Tuesday, Dec. 3rd, 9:55CET

The formation of stars has been subject to extensive studies in the past decades from molecular cloud to protoplanetary disk scales. It is still not fully understood how the surrounding material in a protostellar system, that often shows asymmetric structures with complex kinematic properties, feeds the central protostar(s) and their disk(s). We present 1 mm NOEMA observations of the PRODIGE large program and analyze the kinematic properties of molecular lines of the IRS3A and IRS3B Class 0/I protostellar systems in L1448N located in the Perseus molecular cloud. Given the complexity of the spectral profiles, the lines are fitted with up to three Gaussian velocity components.

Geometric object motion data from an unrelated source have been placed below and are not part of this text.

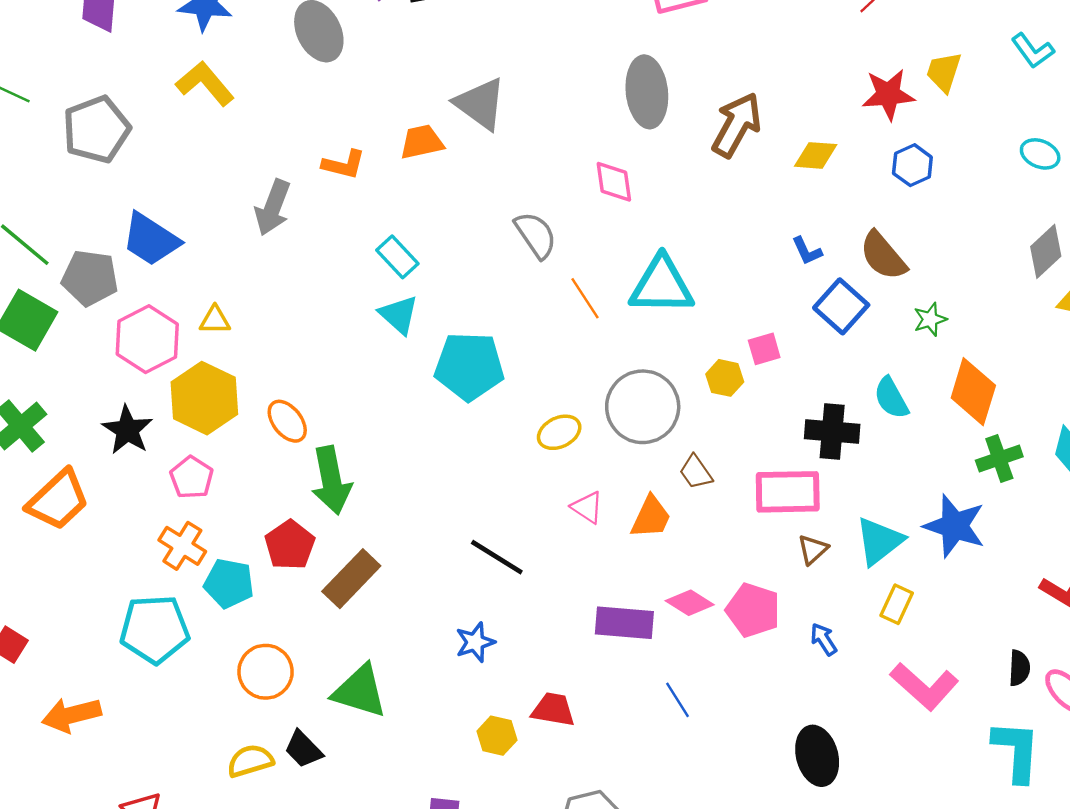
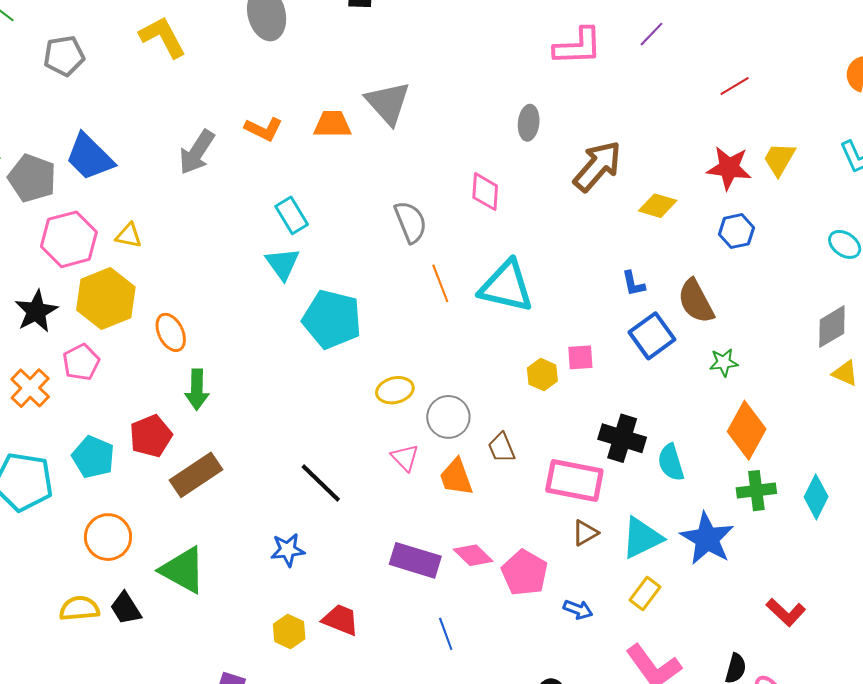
gray ellipse: (647, 92) -> (529, 123), size x0.6
gray pentagon: (96, 129) -> (64, 56), size x0.7
cyan semicircle: (891, 398) -> (671, 462), moved
gray circle: (643, 407) -> (448, 417), moved, size x0.7
green arrow: (331, 480) -> (197, 390), size x0.7
orange trapezoid: (651, 517) -> (456, 477), turned 123
orange cross: (182, 546) -> (30, 388), moved
blue arrow: (824, 639) -> (578, 610), turned 132

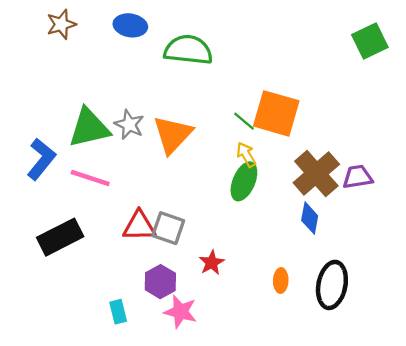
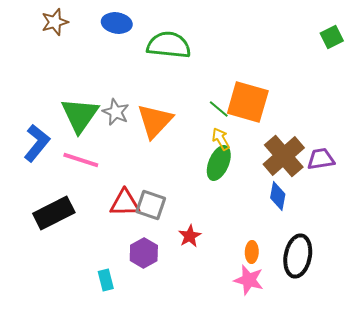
green square: (370, 41) -> (332, 37), size x0.7
green triangle: (89, 128) -> (80, 115), turned -42
pink star: (180, 312) -> (249, 280), moved

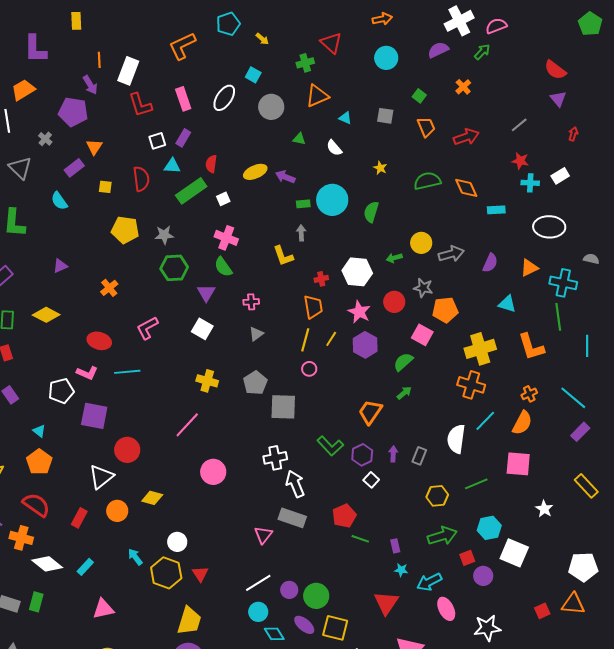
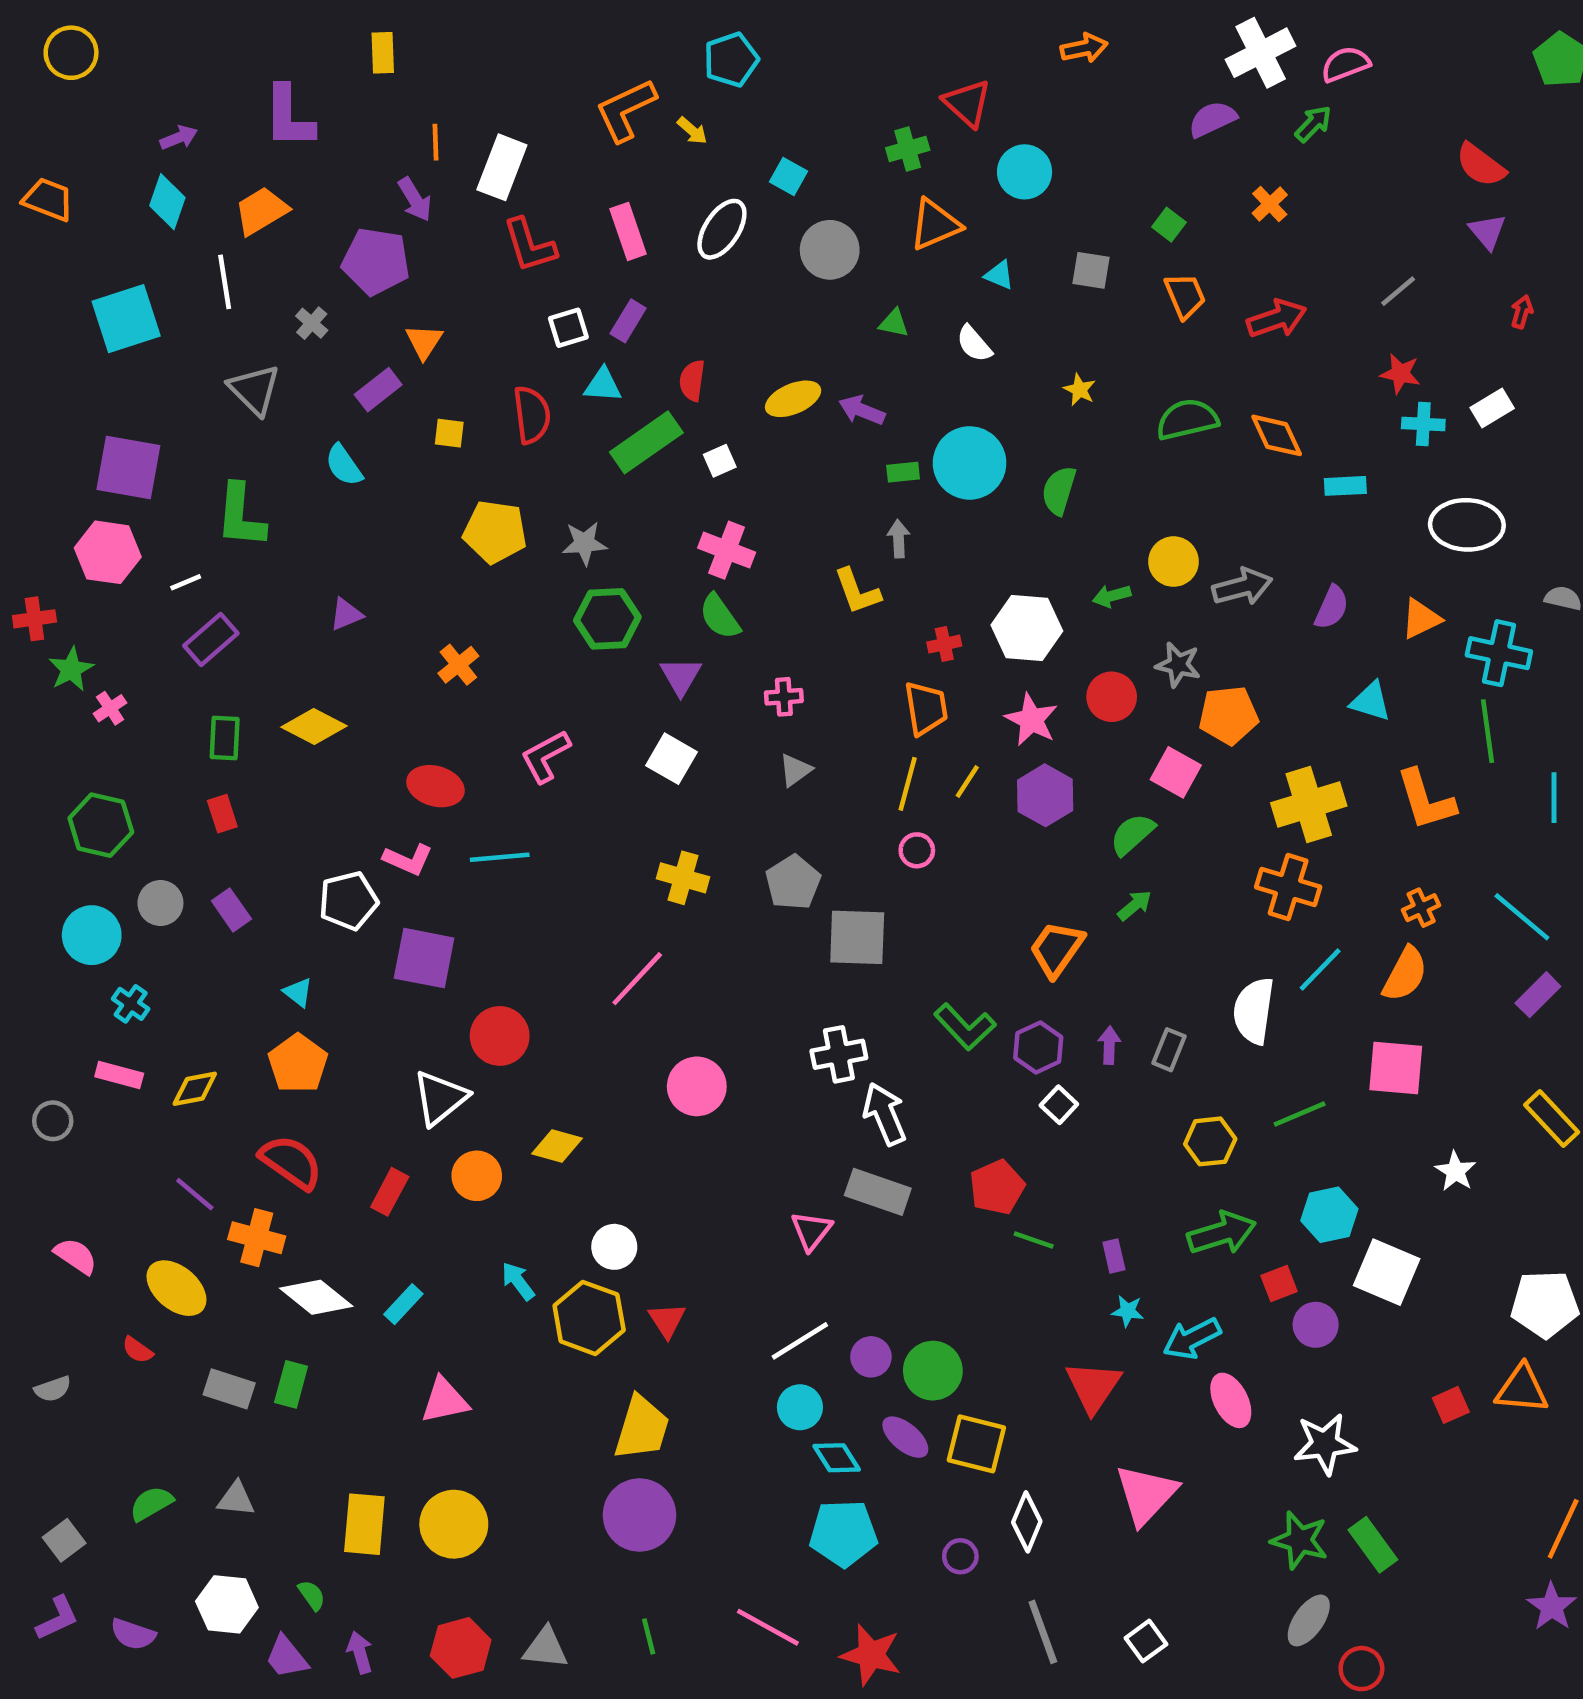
yellow arrow: (262, 39) -> (692, 131), moved
cyan circle: (386, 58) -> (1025, 172), moved

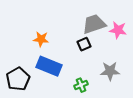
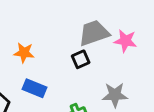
blue rectangle: (49, 66) -> (35, 88), size x0.7

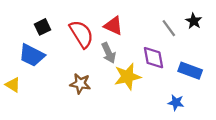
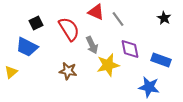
red triangle: (113, 26) -> (96, 12), moved
gray line: (169, 28) -> (118, 19), moved
yellow triangle: (13, 85) -> (11, 72), turned 48
blue star: (176, 103) -> (149, 87), size x1.5

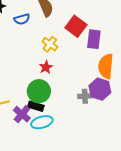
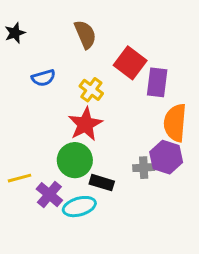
blue semicircle: (22, 19) -> (43, 78), moved
red star: (46, 67) -> (85, 124), size x1.6
black rectangle: (36, 106) -> (102, 183), moved

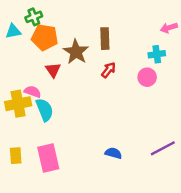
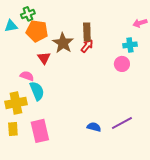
red arrow: (109, 70) -> (87, 46), moved
yellow cross: (18, 104) -> (16, 103), moved
purple line: (163, 148) -> (122, 123), moved

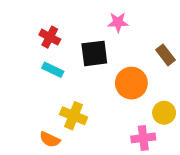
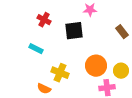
cyan rectangle: (53, 70) -> (36, 49), moved
orange circle: (131, 83) -> (96, 66), moved

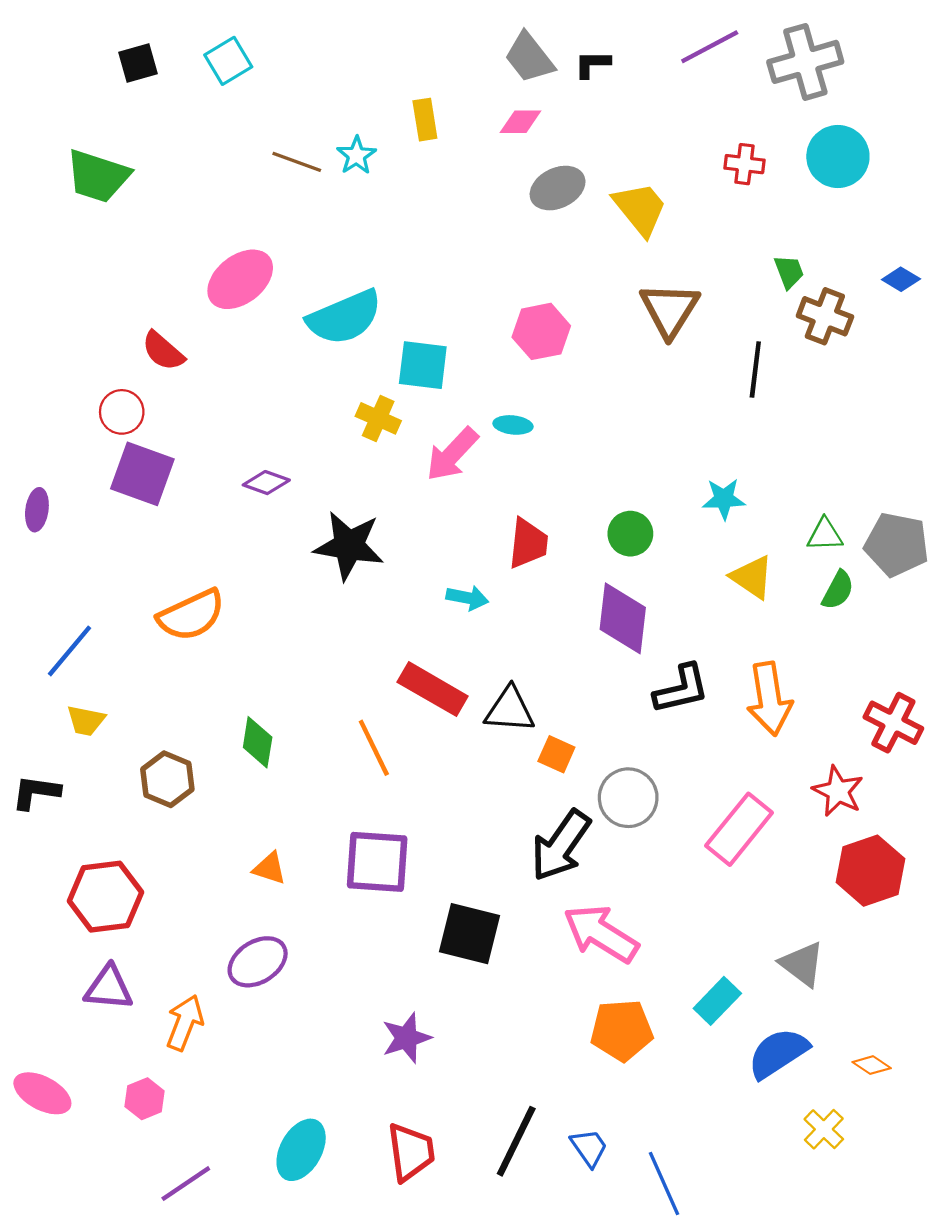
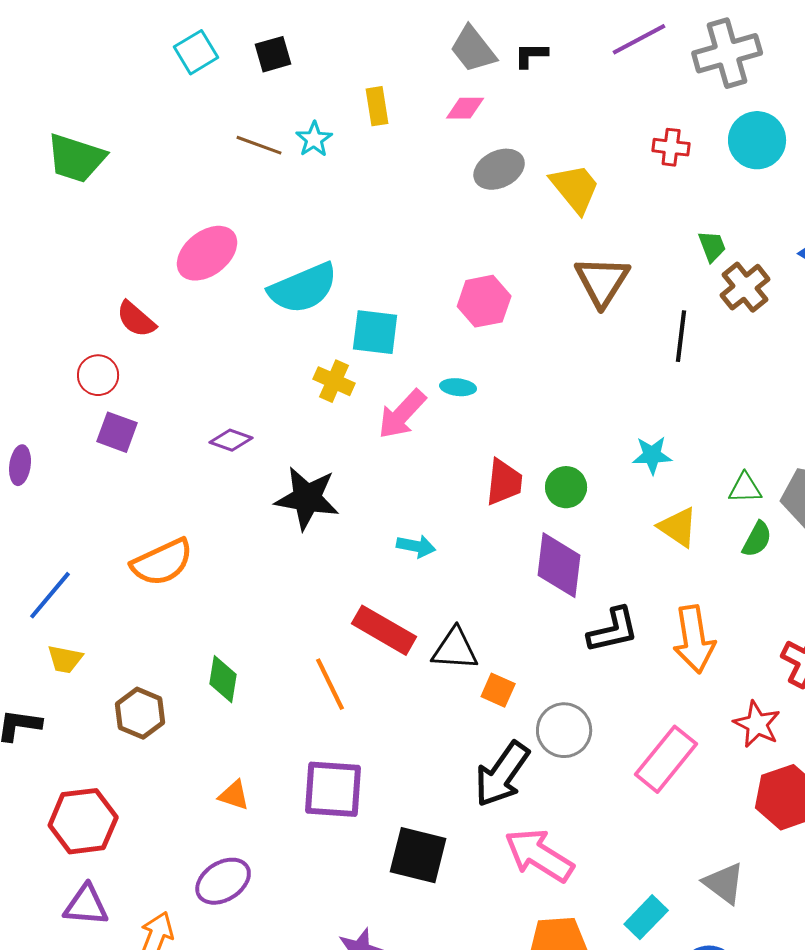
black square: (138, 63) -> (273, 54), moved
brown cross: (825, 316) -> (745, 287), turned 30
purple square: (142, 474) -> (117, 432), size x0.7
red trapezoid: (528, 543) -> (504, 482), moved

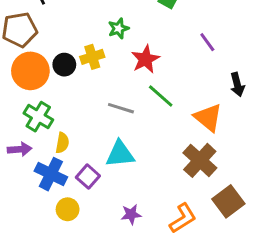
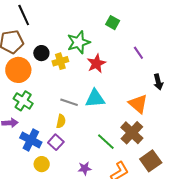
green star: (119, 28) -> (79, 42), size x1.6
black circle: (64, 65) -> (41, 53), moved
green line: (161, 96) -> (106, 142), moved
gray line: (121, 108) -> (69, 102), moved
yellow semicircle: (62, 143) -> (61, 121), moved
cyan triangle: (120, 154) -> (95, 98), moved

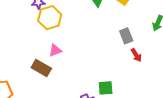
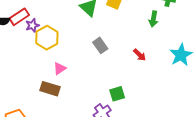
gray rectangle: (126, 36) -> (100, 45), moved

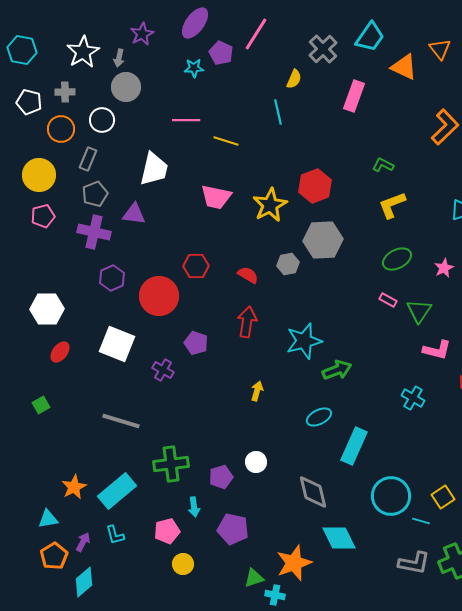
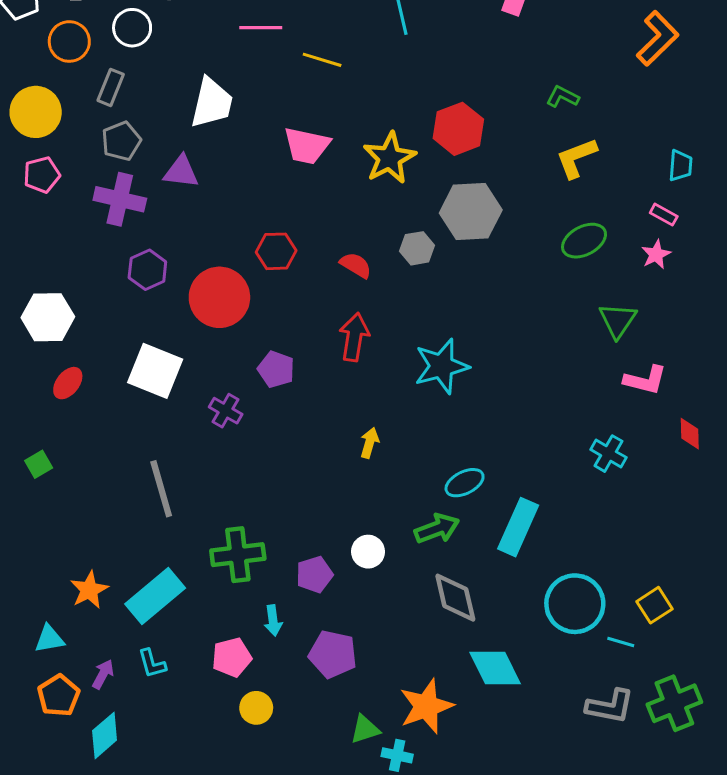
pink rectangle: (388, 300) -> (664, 215), moved
green arrow: (337, 370) -> (437, 529), moved
gray line: (121, 421) -> (161, 489), turned 57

The clustering algorithm DBSCAN is used to disentangle the velocity components into the underlying physical structure. We discover an extended gas bridge (≈3000 au) surrounding both the IRS3A and IRS3B systems in six molecular line tracers (C18O, SO, DCN, H2CO, HC3N, and CH3OH). This gas bridge is oriented along the northeast-southwest direction and shows clear velocity gradients on the order of 100 km/s/pc towards the IRS3A system. We find that the observed velocity profile is consistent with analytical streamline models of gravitational infall towards IRS3A. In high angular resolution continuum data IRS3A and IRS3B often appeared to have formed isolated from each other. The PRODIGE molecular gas observations reveal that these systems are still embedded within a common large-scale mass reservoir with a complex spatial morphology as well as velocity profiles.